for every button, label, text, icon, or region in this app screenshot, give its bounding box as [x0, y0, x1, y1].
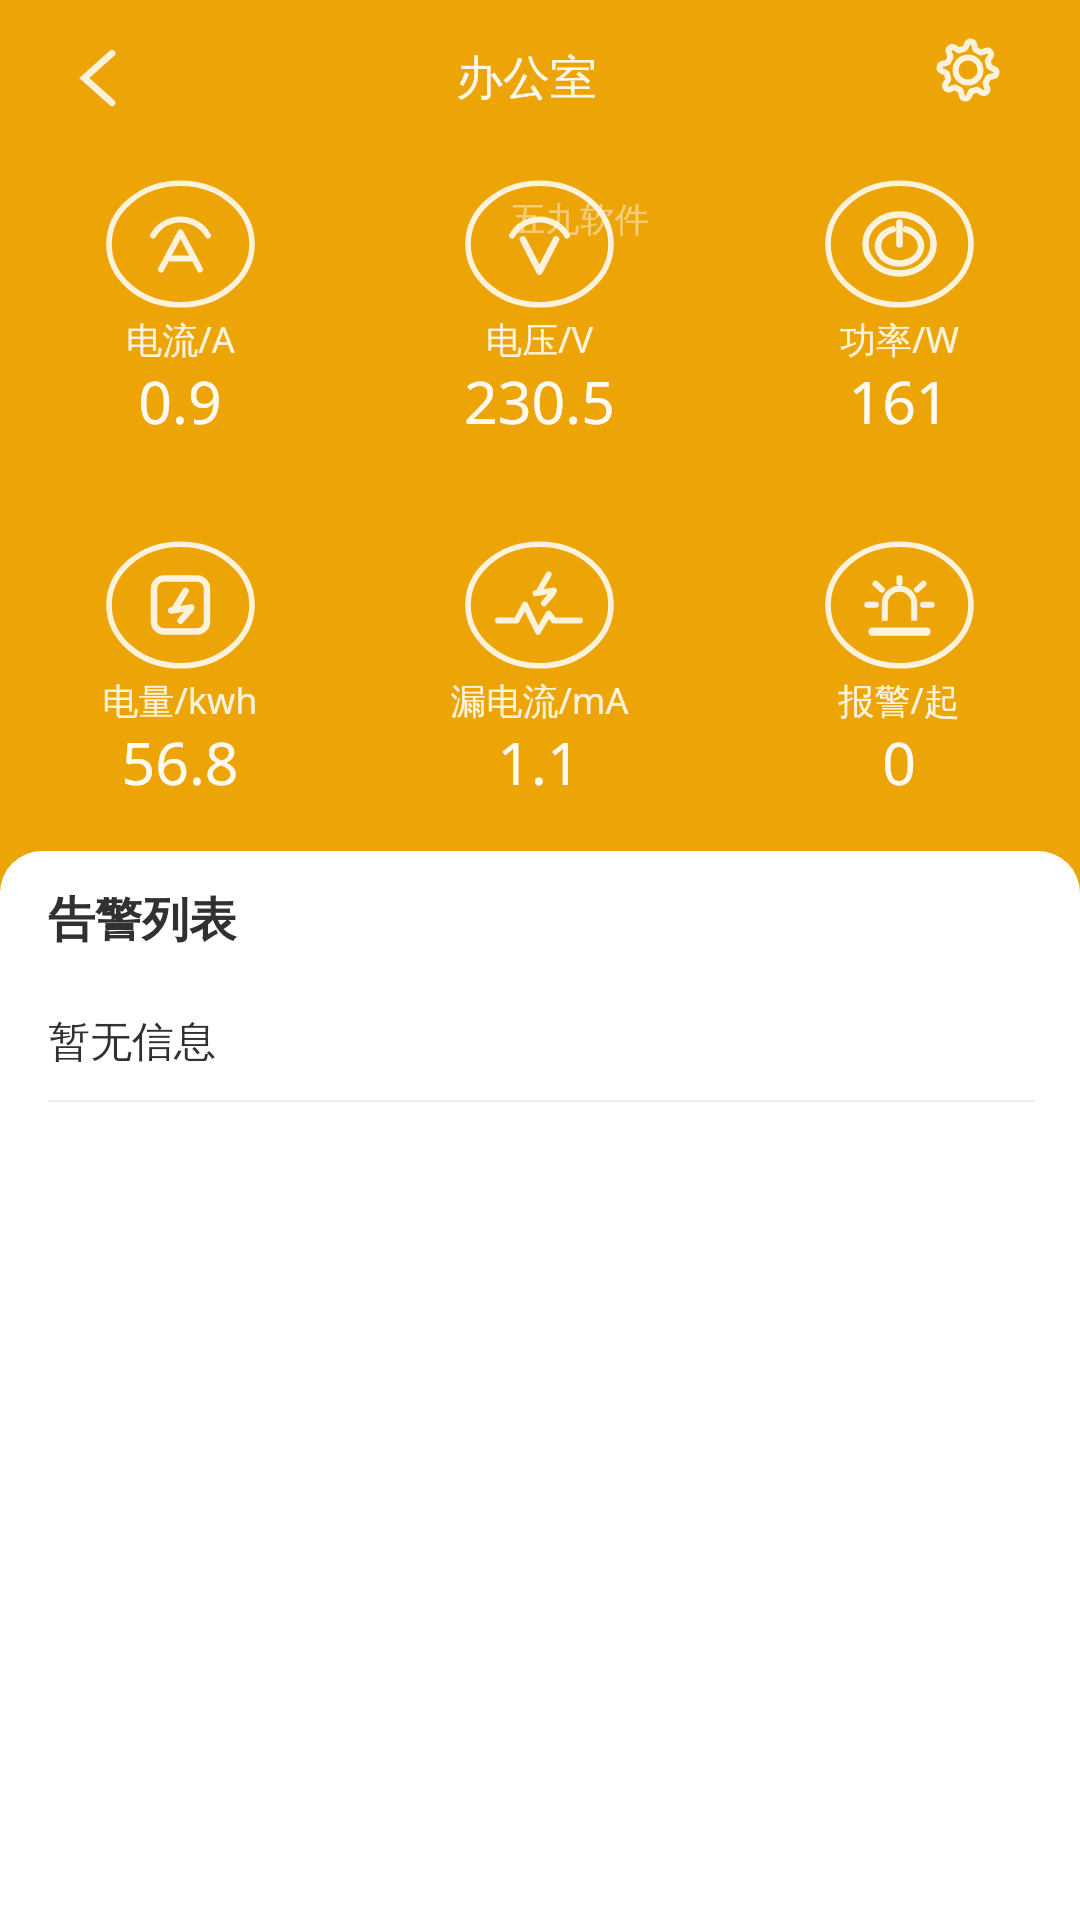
- staticText: 电压/V: [486, 315, 593, 364]
- staticText: 功率/W: [840, 315, 959, 364]
- staticText: 办公室: [456, 49, 597, 108]
- staticText: 电流/A: [126, 315, 235, 364]
- button[interactable]: 功率/W: [734, 173, 1064, 433]
- button[interactable]: Back: [63, 40, 139, 116]
- staticText: 漏电流/mA: [450, 676, 629, 725]
- staticText: 56.8: [121, 722, 239, 802]
- staticText: 告警列表: [48, 891, 236, 950]
- button[interactable]: Settings: [932, 34, 1004, 106]
- staticText: 电量/kwh: [102, 676, 258, 725]
- staticText: 1.1: [497, 722, 581, 802]
- button[interactable]: 电压/V: [374, 173, 704, 433]
- button[interactable]: 漏电流/mA: [374, 534, 704, 794]
- button[interactable]: 电流/A: [15, 173, 345, 433]
- button[interactable]: 暂无信息: [0, 1016, 1080, 1069]
- staticText: 五九软件: [511, 198, 650, 241]
- staticText: 暂无信息: [48, 1016, 216, 1069]
- staticText: 230.5: [464, 361, 615, 441]
- staticText: 0.9: [138, 361, 222, 441]
- staticText: 报警/起: [838, 676, 960, 725]
- button[interactable]: 报警/起: [734, 534, 1064, 794]
- staticText: 161: [848, 361, 950, 441]
- button[interactable]: 电量/kwh: [15, 534, 345, 794]
- staticText: 0: [882, 722, 916, 802]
□ □ □
Nothing but the pictures may be dropped; restate the material word for word.

TASK SOLUTION
for every button, label, text, icon, or region in this app screenshot, give its bounding box as [x0, y0, x1, y1].
- staticText: 电压/V: [486, 315, 593, 364]
- staticText: 功率/W: [840, 315, 959, 364]
- staticText: 办公室: [456, 49, 597, 108]
- staticText: 电流/A: [126, 315, 235, 364]
- button[interactable]: 功率/W: [734, 173, 1064, 433]
- button[interactable]: Back: [63, 40, 139, 116]
- staticText: 漏电流/mA: [450, 676, 629, 725]
- staticText: 56.8: [121, 722, 239, 802]
- staticText: 告警列表: [48, 891, 236, 950]
- button[interactable]: Settings: [932, 34, 1004, 106]
- staticText: 电量/kwh: [102, 676, 258, 725]
- staticText: 1.1: [497, 722, 581, 802]
- button[interactable]: 电压/V: [374, 173, 704, 433]
- button[interactable]: 漏电流/mA: [374, 534, 704, 794]
- button[interactable]: 电流/A: [15, 173, 345, 433]
- button[interactable]: 暂无信息: [0, 1016, 1080, 1069]
- staticText: 五九软件: [511, 198, 650, 241]
- staticText: 暂无信息: [48, 1016, 216, 1069]
- staticText: 230.5: [464, 361, 615, 441]
- staticText: 0.9: [138, 361, 222, 441]
- staticText: 报警/起: [838, 676, 960, 725]
- button[interactable]: 报警/起: [734, 534, 1064, 794]
- staticText: 161: [848, 361, 950, 441]
- button[interactable]: 电量/kwh: [15, 534, 345, 794]
- staticText: 0: [882, 722, 916, 802]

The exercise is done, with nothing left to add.